Some federal courts have held that a federal court can, despite a clear and unmistakable agreement to arbitrate arbitrability, refuse to compel arbitration of a “wholly groundless” arbitrability question, but others have held that the FAA requires Courts to refer to arbitration even “wholly groundless” arbitrability questions. Compare Simply Wireless, Inc. v. T-Mobile US, Inc., 877 F. 3d 522 (4th Cir. 2017); Douglas v. Regions Bank, 757 F. 3d 460 (5th Cir. 2014); Turi v. Main Street Adoption Servs., LLP, 633 F. 3d 496 (6th Cir. 2011); Qualcomm, Inc. v. Nokia Corp., 466 F. 3d 1366 (Fed. Cir. 2006), with Belnap v. Iasis Healthcare, 844 F. 3d 1272 (10th Cir. 2017); Jones v. Waffle House, Inc., 866 F. 3d 1257 (11th 2017); Douglas, 757 F. 3d, at 464 (Dennis, J., dissenting).
On January 8, 2019 the U.S. Supreme Court, in a 9-0 decision, held that where parties have clearly and unmistakably agreed to arbitrate arbitrability disputes, courts must compel arbitration even if the argument in favor of arbitration is “wholly groundless.” Schein v. Archer & White Sales, Inc., 586 U.S. ____, slip op. at *2, 5, & 8 (January 8, 2019).

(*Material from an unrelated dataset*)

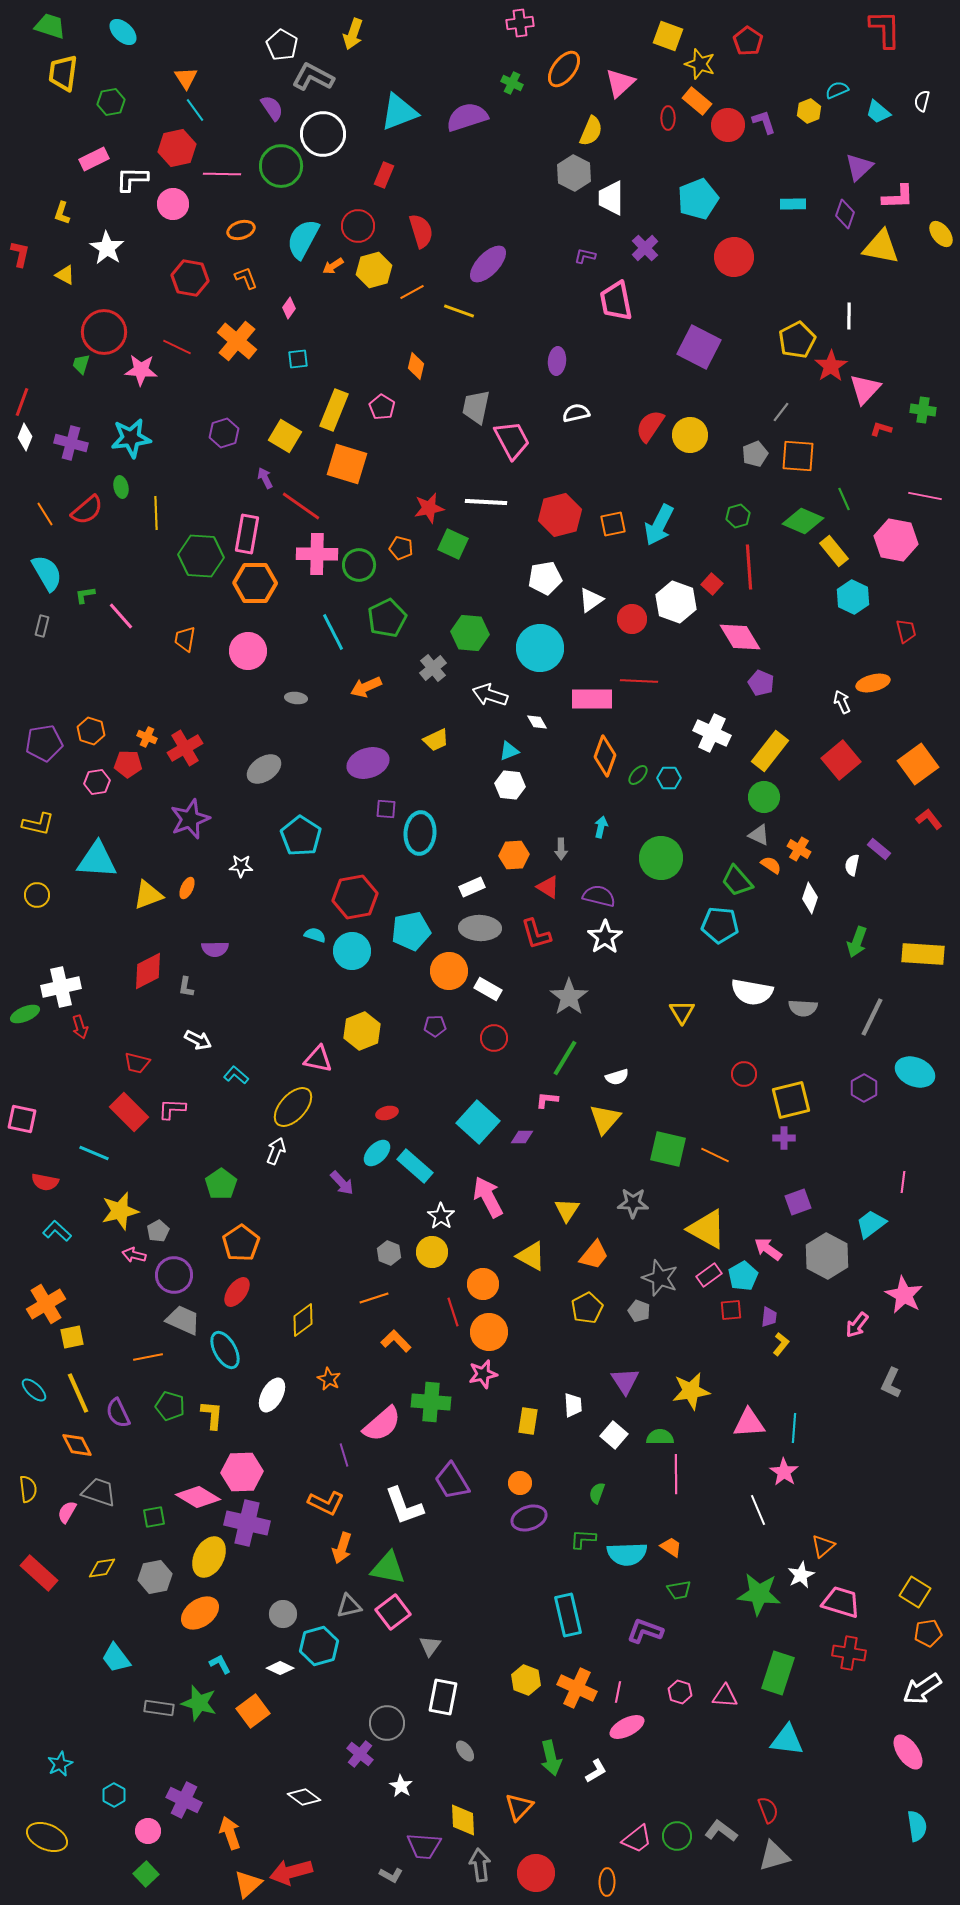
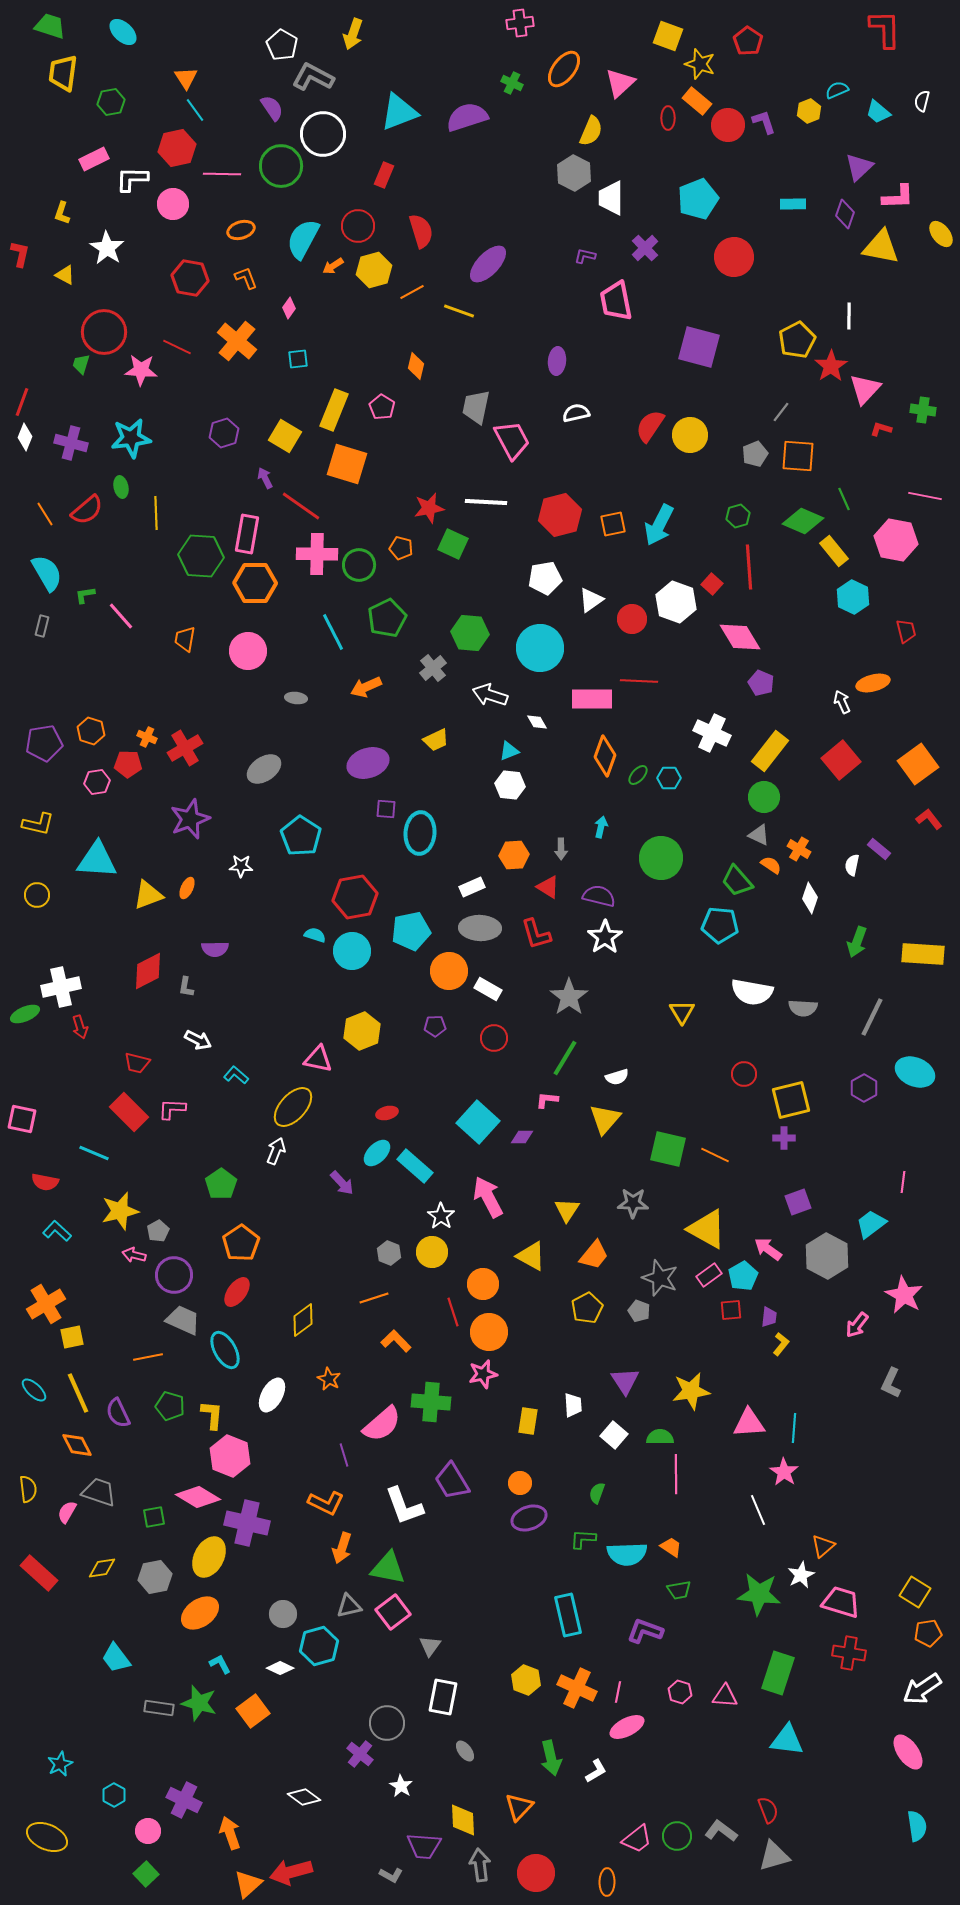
purple square at (699, 347): rotated 12 degrees counterclockwise
pink hexagon at (242, 1472): moved 12 px left, 16 px up; rotated 24 degrees clockwise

The Court said that “[t]he [FAA] does not contain a ‘wholly groundless’ exception, and we are not at liberty to rewrite the statute….” Slip op. at 2; see also slip op. at 8. “When,” said the Court, “the parties’ contract delegates the arbitrability question to an arbitrator, the courts must respect the parties’ decision as embodied in the contract.” Slip op. at 2; see also slip op. at 8. The “wholly groundless” exception, said the Court, “is inconsistent with the statutory text and with precedent[,]” and “confuses the question of who decides arbitrability with the separate question of who prevails on arbitrability.” Slip op. at 8.
Facts and Procedural History
Schein was a dispute between a dental equipment manufacturer and a distributor. The parties’ contract contained an arbitration agreement, which required arbitration of “[a]ny dispute arising under or related to [the Parties’] Agreement (except for actions seeking injunctive relief and disputes related to trademarks, trade secrets, or other intellectual property of [the manufacturer]….” Slip op. at 2. Arbitration was to be “in accordance with the arbitration rules of the American Arbitration Association [(the “AAA”)].” Slip op. at 2.
The distributor sued the manufacturer in Federal District Court in Texas, seeking money damages and injunctive relief for alleged state- and federal-antitrust-law violations. The manufacturer moved to stay litigation and compel arbitration under the FAA.
The distributor opposed arbitration, contending that the “dispute was not subject to arbitration because [the Distributor’s] complaint sought injunctive relief, at least in part.” Slip op. at 3. The distributor argued the “parties contract barred arbitration of disputes when the plaintiff sought injunctive relief, if only in part.” Slip op. at 3.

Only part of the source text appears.